Overview and Facts about Meningioma
Meningioma is a common brain tumor that accounts for 34 percent of all primary brain tumors and originates in the meninges, the three protective layers surrounding the brain and the spinal cord. The middle layer of the meninges, called the arachnoid, is where meningiomas form.
Although typically benign (noncancerous), these slow-growing tumors can become very large if they are not discovered and can be disabling and life-threatening if not treated.
Signs and Symptoms of Meningioma
Most meningiomas do not cause symptoms until they grow larger and press on the brain. The most common symptoms are experiencing headaches for weeks to months, weakness or paralysis, visual field reduction and speech problems. Depending on the location of the tumor, other symptoms may include the following:
- Balance problems
- Difficulty swallowing
- Difficulty with memory
- Facial muscle weakness
- Subtle personality changes
Causes and Risk Factors of Meningioma
Meningiomas are most common in adults between the ages of 40 and 70 and affect women more than men. Others at higher risk include those who have had radiation treatment to the head and people with neurofibromatosis, an inherited nervous system disorder.
The exact cause of this type of tumor is unknown. Research suggests that the tumors may be caused by genetic factors, while some studies show a correlation between meningiomas and hormones.
Tests and Diagnosis of Meningioma
A patient with symptoms will be given a neurological exam to evaluate reflexes, muscle strength, coordination, eye and mouth movement and alertness. If a tumor is suspected, the patient will have the following tests performed:
- Biopsy: In this test, the doctor examines the tissue under a microscope to determine a definitive diagnosis
- Cerebral angiogram: Rarely, this exam may be given to determine the source of blood to the tumor, or how the tumor is affecting blood flow in the brain
- Imaging tests: Magnetic resonance imaging (MRI) and computerized tomography (CT) scans detect the presence of a tumor. An MRI, which uses a contrast dye to enhance images of the brain, is the preferred imaging technique as it can give a more precise picture of a tumor’s location and size.
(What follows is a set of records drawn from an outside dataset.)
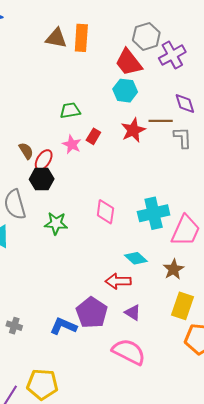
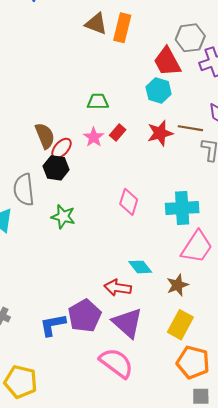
brown semicircle: (26, 151) -> (45, 136), size x1.4
pink diamond: (105, 212) -> (129, 202), moved
cyan cross: (154, 213) -> (182, 208), moved
purple triangle: (133, 312) -> (127, 323), size x1.8
blue L-shape: (63, 326) -> (53, 325), turned -44

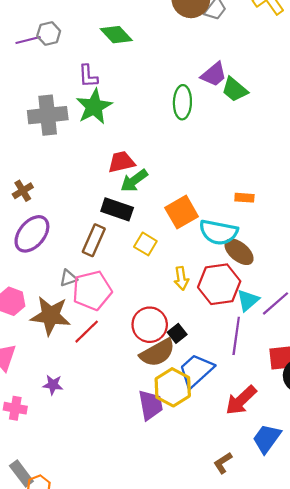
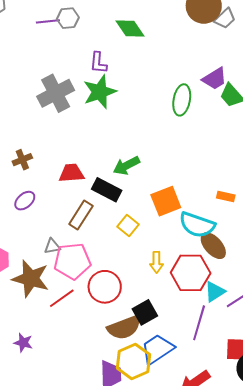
gray cross: (48, 115) -> (56, 93), turned -30
red trapezoid: (121, 162) -> (71, 173), moved
purple ellipse: (32, 234) -> (25, 201), size x0.6
red circle: (150, 325) -> (105, 287), moved
black square: (177, 333) -> (145, 312), size x1.4

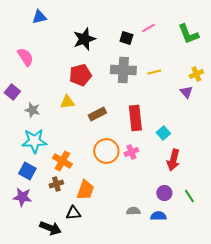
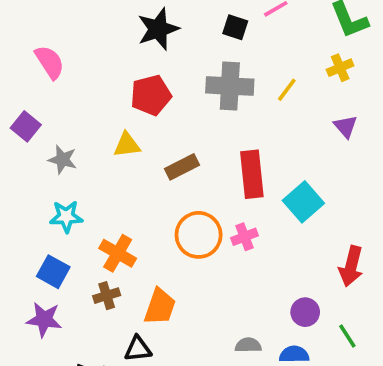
yellow line: (154, 72) -> (287, 90), turned -40
yellow cross: (196, 74) -> (340, 68), moved
cyan square: (163, 133) -> (303, 202), size x1.5
cyan star: (34, 141) -> (66, 217), size x0.7
red arrow: (173, 160) -> (351, 266), moved
green line: (189, 196) -> (347, 336), moved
Treatment and Care for Meningiomas
Up to 85 percent of meningiomas are successfully cured with neurological surgery. Surgeons may use one of three procedures:
- Craniotomy: In this procedure, an incision is made in the scalp, and a piece of bone is removed from the skull to access and remove the tumor
- Endoscopic endonasal surgery: This is a minimally invasive procedure that reaches and removes the tumor through the nose
- Neuroendoscopic surgery: During this procedure, the surgeon inserts an endoscope (a small, flexible, lighted tube) and specialized surgical instruments through a small hole made in the skull to remove the tumor
Radiation treatment may be used for tumors that cannot be completely removed during surgery, for recurring tumors or for patients who are not surgical candidates.